There are others in society who create significant wealth and employment who receive big rewards, and deserve them for the risks they take and the effort they put in. Many make further big contributions with their philanthropic endeavours.

So it is no wonder that most of us look with bewilderment at the many investment bankers who are paid a fat salary, and then appear to require a bonus before they start to do some work.

Ms Carnwath's "culture of entitlement" phrase rang a bell.

In a speech last June, David Cameron launched a scathing attack on what he claimed was a "culture of entitlement" .

But his speech was aimed at justifying swingeing cuts to welfare provision, a central plank of a Coalition Government economic policy which has brought the UK to the brink of a triple-dip recession.

Mr Cameron spoke about building a "more responsible society" and he talked about the welfare system having encouraged "irresponsibility".

He offered his opinion that a gap had been created "in this country between those living long-term in the welfare system and those outside it".

He declared: "This has sent out some incredibly damaging signals. That it pays not to work. That you are owed something for nothing. It gave us millions of working-age people sitting at home on benefits even before the recession hit. It created a culture of entitlement."

There is debate to be had about whether or not welfare provision needs to be reformed. Yet there is evidence to show that Coalition welfare policies are hitting the most vulnerable in society.

The investment bankers are, by and large, among the least vulnerable in society.

The case for tackling their bonus bonanza – the results of which threatened to bring down the financial system and opened the door to a massive global economic downturn – is cast-iron.

So what about the investment bankers' "culture of entitlement"? What about them getting "something for nothing" ?

On the subject of something for nothing, is this not the definition of those guaranteed bonuses we have heard so much about in the investment banking sector?

And what about the billions paid out in bonuses around the world over the years for behaviour which turned out to have destroyed, rather than created, value? That is surely far worse than something for nothing. What about the gap created in our society between those living in the investment banking sector and those outside it?

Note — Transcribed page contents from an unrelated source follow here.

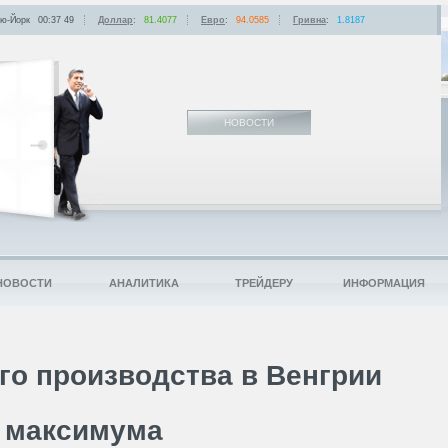
ю-Йорк
00:37
:
49
Доллар
:
81.4077
Евро
:
94.0585
Гривна
:
1.8187
НОВОСТИ
НОВОСТИ
АНАЛИТИКА
ТРЕЙДЕРУ
ИНФОРМАЦИЯ
о производства в Венгрии
о максимума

And was there not grave "irresponsibility" in the global investment banking sector – encouraged by the bonus system and greed of many of the participants in this. This "irresponsibility", driven by people claiming bonuses rather than benefits, has blighted the lives of millions across the UK.

The sections of Mr Cameron's speech, quoted above, would with a few tweaks have been far better applied to the investment banking sector. After all, it was this sector which triggered the worst economic downturn since at least the 1930s, not those claiming welfare. The vast bulk of welfare claimants are the innocent victims of what has transpired. In spite of all the rhetoric, they had nothing to do with it.

Of course there are practical difficulties in eradicating the bonus culture given the global nature of this market-place and ingrained greed.

However, if Mr Cameron wants to take the moral high ground against those trapped in a "culture of entitlement" who are taking "something for nothing", have shown "irresponsibility" and created a gap between them and the rest of society, perhaps he should first look down on the investment banking sector.